Metamath Proof Explorer


Theorem mapex

Description: The class of all functions mapping one set to another is a set. Remark after Definition 10.24 of Kunen p. 31. (Contributed by Raph Levien, 4-Dec-2003) (Proof shortened by AV, 16-Jun-2025)

Ref Expression
Assertion mapex
|- ( ( A e. C /\ B e. D ) -> { f | f : A --> B } e. _V )

Proof

Step Hyp Ref Expression
1 eqid
 |-  { f | ( f : A --> B /\ f : A --> B ) } = { f | ( f : A --> B /\ f : A --> B ) }
2 1 fabexg
 |-  ( ( A e.
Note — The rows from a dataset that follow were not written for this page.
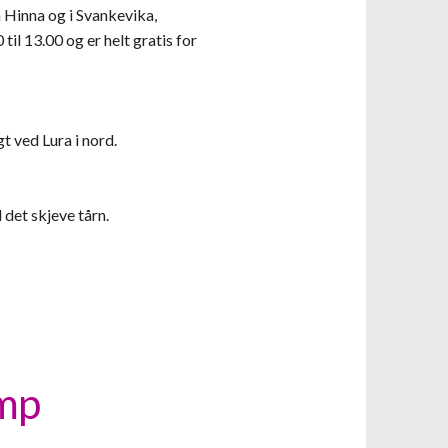
 Hinna og i Svankevika,
il 13.00 og er helt gratis for
t ved Lura i nord.
 det skjeve tårn.
amp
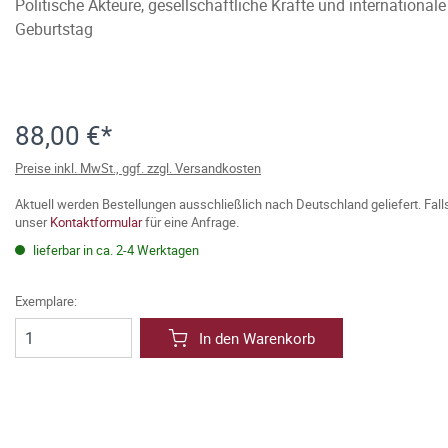
Politische Akteure, gesellschaftliche Kräfte und international
Geburtstag
88,00 €*
Preise inkl. MwSt., ggf. zzgl. Versandkosten
Aktuell werden Bestellungen ausschließlich nach Deutschland geliefert. Fal
unser
Kontaktformular
für eine Anfrage.
lieferbar in ca. 2-4 Werktagen
Exemplare:
In den Warenkorb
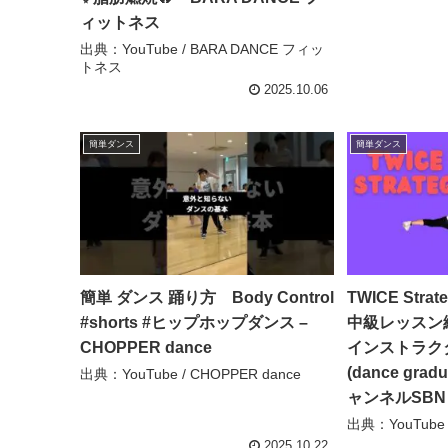
ィットネス
出典：YouTube / BARA DANCE フィッ
トネス
2025.10.06
簡単ダンス
簡単ダンス
簡単 ダンス 踊り方 Body Control
TWICE St
#shorts #ヒップホップダンス –
中級レッス
CHOPPER dance
インストラクタ
(dance gradu
出典：YouTube / CHOPPER dance
ャンネルSBN
出典：YouTube
2025.10.22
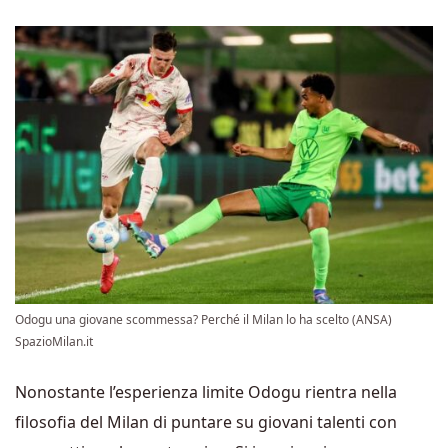
Odogu una giovane scommessa? Perché il Milan lo ha scelto (ANSA)
SpazioMilan.it
Nonostante l’esperienza limite Odogu rientra nella
filosofia del Milan di puntare su giovani talenti con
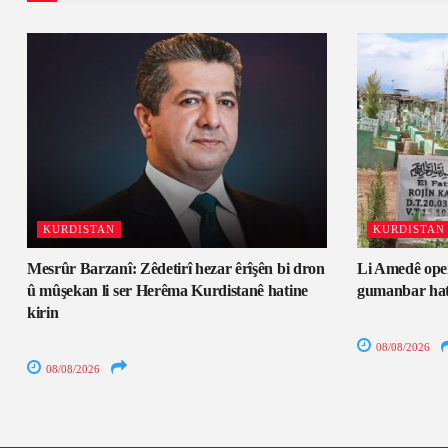
KURDISTAN
KURDISTAN
Mesrûr Barzanî: Zêdetirî hezar êrîşên bi dron
Li Amedê oper
û mûşekan li ser Herêma Kurdistanê hatine
gumanbar hati
kirin
08/08/2026
08/08/2026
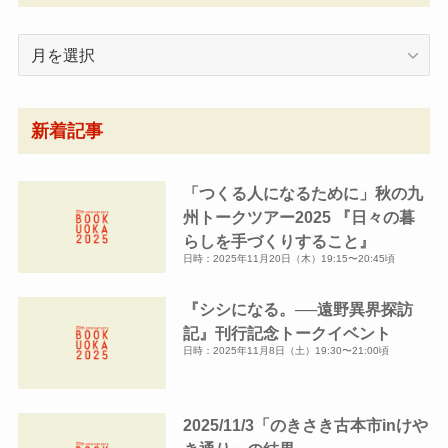
月
別
ア
ー
新着記事
カ
イ
「つくる人になるために」秋の九
ブ
州トークツアー2025 『日々の暮
らしを手づくりすること』
日時：2025年11月20日（木）19:15〜20:45頃
『シシになる。──遠野異界探訪
記』刊行記念トークイベント
日時：2025年11月8日（土）19:30〜21:00頃
2025/11/3「のきさき古本市inけや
C /\ B e. D ) -> { f | ( f : A --> B /\ f : A --> B ) } e. _V )
3 id
 |-  ( f : A --> B -> f : A --> B )
4 3 ancli
 |-  ( f : A --> B -> ( f : A --> B /\ f : A --> B ) )
5 4 ss2abi
 |-  { f | f : A --> B } C_ { f | ( f : A --> B /\ f : A --> B ) }
6 5 a1i
 |-  ( ( A e. C /\ B e. D ) -> { f | f : A --> B } C_ { f | ( f : A --> B /\ f : A --> B ) } )
7 2 6 ssexd
 |-  ( ( A e. C /\ B e. D ) -> { f | f : A --> B } e. _V )